I also live in N Texas. I've had hay custom mowed for me as low as $10 per acre by a neighbor with his tractor & cutter that was retired & just wanted to get out of the house. I've also paid as high as $30 per acre if hay was above average in thickness. I agree with Josh that those hidden obstacles can randomly raise their ugly heads.


----------



## av8tr72 (Oct 11, 2021)

I wasn’t looking to do it full time. I was just wondering if people had large acres of land to hay they hire out some people to help mow it down to go faster. 
Make a little money with my tractor. 

Might not have been the best idea. 


Sent from my iPhone using Tapatalk


----------



## RockmartGA (Jun 29, 2011)

You could put your name out there and see who bites. Maybe do a couple of fields and decide if it is worth your time.


----------



## the farmer 3 (Jul 12, 2021)

there is a retired farmer here that advertises to do bush hogging and rototilling .

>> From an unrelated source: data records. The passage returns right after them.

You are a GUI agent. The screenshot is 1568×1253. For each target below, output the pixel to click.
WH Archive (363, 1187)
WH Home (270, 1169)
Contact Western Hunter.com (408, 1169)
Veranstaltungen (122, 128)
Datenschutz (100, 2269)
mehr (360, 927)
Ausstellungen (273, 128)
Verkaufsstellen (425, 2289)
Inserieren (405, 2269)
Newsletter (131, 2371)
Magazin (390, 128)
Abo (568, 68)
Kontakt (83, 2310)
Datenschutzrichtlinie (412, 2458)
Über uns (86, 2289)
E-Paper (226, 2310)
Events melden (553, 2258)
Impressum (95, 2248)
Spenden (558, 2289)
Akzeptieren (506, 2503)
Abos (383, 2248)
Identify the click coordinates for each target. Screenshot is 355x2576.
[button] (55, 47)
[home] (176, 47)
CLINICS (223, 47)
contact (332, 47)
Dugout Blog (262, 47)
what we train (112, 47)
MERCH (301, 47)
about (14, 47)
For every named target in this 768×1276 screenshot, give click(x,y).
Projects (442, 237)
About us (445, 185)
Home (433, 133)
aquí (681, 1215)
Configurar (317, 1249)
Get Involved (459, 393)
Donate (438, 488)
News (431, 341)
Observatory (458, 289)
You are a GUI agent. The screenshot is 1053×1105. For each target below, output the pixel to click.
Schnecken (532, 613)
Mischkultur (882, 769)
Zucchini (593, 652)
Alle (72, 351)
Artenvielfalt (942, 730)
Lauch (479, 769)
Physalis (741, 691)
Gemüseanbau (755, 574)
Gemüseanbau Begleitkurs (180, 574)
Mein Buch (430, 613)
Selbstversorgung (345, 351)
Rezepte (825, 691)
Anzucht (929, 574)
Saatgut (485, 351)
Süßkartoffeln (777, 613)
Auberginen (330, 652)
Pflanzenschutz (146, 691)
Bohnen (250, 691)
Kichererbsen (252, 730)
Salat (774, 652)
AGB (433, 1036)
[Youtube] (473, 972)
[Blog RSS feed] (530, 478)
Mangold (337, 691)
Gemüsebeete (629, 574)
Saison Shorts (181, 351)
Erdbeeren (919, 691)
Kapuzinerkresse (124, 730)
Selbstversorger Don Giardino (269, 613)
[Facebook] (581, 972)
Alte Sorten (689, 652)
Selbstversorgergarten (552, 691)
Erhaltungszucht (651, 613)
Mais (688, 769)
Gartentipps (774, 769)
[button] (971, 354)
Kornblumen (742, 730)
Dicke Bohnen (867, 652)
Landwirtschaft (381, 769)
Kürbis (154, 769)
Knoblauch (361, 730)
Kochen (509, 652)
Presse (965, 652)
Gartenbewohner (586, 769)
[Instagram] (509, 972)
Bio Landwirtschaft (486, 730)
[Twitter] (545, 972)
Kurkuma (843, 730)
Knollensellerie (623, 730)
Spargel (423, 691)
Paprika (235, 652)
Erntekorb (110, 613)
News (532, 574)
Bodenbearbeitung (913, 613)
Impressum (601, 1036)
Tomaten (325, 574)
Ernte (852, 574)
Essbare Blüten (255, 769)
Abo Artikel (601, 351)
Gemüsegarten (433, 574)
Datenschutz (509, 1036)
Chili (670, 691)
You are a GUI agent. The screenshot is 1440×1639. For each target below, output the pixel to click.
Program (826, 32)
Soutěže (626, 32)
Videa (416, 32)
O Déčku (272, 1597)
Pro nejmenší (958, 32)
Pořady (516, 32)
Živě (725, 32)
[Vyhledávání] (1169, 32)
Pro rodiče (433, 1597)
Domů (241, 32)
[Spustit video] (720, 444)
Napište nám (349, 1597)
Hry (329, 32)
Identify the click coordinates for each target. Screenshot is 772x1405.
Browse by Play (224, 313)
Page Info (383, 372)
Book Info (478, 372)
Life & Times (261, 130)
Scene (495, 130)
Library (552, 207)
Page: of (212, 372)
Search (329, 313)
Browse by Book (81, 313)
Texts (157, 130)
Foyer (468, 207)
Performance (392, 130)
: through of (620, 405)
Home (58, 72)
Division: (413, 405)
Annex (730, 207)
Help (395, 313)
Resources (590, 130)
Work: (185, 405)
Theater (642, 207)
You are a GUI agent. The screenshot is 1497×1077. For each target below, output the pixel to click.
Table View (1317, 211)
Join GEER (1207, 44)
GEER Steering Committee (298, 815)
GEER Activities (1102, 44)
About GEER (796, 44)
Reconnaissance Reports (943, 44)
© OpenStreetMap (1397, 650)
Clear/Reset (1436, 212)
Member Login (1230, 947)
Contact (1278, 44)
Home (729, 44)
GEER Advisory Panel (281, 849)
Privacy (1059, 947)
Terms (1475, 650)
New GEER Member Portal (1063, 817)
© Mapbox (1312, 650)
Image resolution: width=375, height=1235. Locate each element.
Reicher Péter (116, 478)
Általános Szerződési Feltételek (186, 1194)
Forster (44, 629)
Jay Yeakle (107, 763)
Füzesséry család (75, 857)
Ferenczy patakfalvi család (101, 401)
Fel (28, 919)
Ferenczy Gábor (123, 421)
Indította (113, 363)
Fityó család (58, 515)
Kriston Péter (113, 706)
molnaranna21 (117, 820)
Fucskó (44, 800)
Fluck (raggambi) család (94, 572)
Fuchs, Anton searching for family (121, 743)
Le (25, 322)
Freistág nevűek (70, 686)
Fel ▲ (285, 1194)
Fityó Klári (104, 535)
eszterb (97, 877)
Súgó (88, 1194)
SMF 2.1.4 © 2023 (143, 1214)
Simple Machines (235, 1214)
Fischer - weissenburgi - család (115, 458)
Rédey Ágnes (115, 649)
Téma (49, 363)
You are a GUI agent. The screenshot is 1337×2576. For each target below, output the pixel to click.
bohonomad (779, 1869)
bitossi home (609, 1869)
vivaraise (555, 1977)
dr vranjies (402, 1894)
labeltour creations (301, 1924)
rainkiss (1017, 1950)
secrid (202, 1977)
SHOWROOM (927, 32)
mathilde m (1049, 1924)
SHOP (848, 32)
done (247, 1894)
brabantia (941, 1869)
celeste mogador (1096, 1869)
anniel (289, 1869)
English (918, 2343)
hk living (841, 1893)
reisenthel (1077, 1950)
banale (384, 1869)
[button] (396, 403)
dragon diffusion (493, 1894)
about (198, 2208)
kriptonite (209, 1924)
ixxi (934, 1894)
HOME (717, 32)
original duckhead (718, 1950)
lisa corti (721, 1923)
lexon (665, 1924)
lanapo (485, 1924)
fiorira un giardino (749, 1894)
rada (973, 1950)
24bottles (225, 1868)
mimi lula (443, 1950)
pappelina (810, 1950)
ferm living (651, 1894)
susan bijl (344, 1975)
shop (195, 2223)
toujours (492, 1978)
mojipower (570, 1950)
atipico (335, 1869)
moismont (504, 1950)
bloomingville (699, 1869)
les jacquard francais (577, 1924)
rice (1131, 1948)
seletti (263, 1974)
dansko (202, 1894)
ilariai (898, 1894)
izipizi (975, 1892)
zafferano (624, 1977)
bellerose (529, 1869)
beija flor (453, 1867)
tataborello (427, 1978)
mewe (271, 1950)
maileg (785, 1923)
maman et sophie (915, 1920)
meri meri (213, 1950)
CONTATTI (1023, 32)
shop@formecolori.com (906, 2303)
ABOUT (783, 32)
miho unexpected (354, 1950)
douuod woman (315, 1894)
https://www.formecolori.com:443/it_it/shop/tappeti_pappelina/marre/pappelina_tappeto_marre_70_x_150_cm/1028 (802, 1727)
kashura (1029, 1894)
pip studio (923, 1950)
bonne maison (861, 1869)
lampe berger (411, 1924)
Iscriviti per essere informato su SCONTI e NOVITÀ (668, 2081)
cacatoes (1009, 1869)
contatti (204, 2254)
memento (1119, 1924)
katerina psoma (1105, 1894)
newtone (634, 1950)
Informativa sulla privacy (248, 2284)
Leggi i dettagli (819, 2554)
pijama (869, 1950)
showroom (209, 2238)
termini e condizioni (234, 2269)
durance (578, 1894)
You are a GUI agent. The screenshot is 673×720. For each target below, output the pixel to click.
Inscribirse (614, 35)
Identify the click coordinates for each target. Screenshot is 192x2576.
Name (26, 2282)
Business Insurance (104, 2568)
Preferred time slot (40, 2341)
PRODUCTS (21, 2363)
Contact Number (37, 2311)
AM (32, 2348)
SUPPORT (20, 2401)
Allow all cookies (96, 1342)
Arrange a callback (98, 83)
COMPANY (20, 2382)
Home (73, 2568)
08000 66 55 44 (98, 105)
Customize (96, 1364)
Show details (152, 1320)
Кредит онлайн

I talked to him this summer as he was trimming the rough edges on a field that I cut for neighbors.

he said he gets 85$ an hour and has lots of work


----------



## av8tr72 (Oct 11, 2021)

the farmer 3 said:


> there is a retired farmer here that advertises to do bush hogging and rototilling .
> 
> I talked to him this summer as he was trimming the rough edges on a field that I cut for neighbors.
> 
> he said he gets 85$ an hour and has lots of work


Interesting. Thanks for the info. 
Guess I’ll have to fish around. Didn’t want to sink a lot of money into equipment to just sit around and look pretty. I have a shredder. That’s about it as far as mowers. 


Sent from my iPhone using Tapatalk


----------



## Sterling6.7 (Jul 11, 2017)

If mowing is how you want to spend your time, I would buy a small rotary or flail to make your money off of. Then use the HUGE (not really) pile of cash you earn to buy the disc mower you want. You can brush hog all year round and have the time you need to do your own hay.


----------



## SwingOak (May 19, 2014)

I get more contract work tedding than anything else. Dairy farmers around here usually chop their hay or make wrapped round bales, so it's not worth it for them to have their own tedder. But when they want to make dry large squares they call me to ted.


----------



## the farmer 3 (Jul 12, 2021)

I was visiting another farmer friend of mine and I noticed he had a brand new 3pt rototiller.

he said he did 3 jobs putting in food plots for deer hunters and paid for the tiller .


----------



## av8tr72 (Oct 11, 2021)

Perhaps that’s the better route. I have a shredder, start there. Might be more opportunities for that than cutting hay. When I make that pile of money, . I can invest in something for hay if that opportunity arises. 


Sent from my iPhone using Tapatalk


----------



## Hawkins2015 (7 mo ago)

My $0.02, if someone is wanting hay mowed, they are also looking for someone to ted/rake/bale it too. And would prefer to get the same person.

The only way I could see that operation working is if you could get in with someone who already has an operation going and wants to make mowing go faster, which you've already stated. 

Could work, just need to find the person.


----------



## av8tr72 (Oct 11, 2021)

Hawkins2015 said:


> My $0.02, if someone is wanting hay mowed, they are also looking for someone to ted/rake/bale it too. And would prefer to get the same person.
> 
> The only way I could see that operation working is if you could get in with someone who already has an operation going and wants to make mowing go faster, which you've already stated.
> 
> Could work, just need to find the person.


Yeah. That’s what I was wondering about. People cutting larger acres looking for help getting it cut faster. Guess it’s not too common. 


Sent from my iPhone using Tapatalk


----------



## calico190xt (9 mo ago)

My son did pretty well custom round baling only for a few years. Lots of guys can buy a mower and a rake, but the round baler is a much bigger expense. You do need a bigger tractor for most round balers. 

You might consider that as a first step but I would talk to some potential customers about the reality. Possible that people in your neck of the woods do all of it themselves or need the mowing and the raking done as well.


----------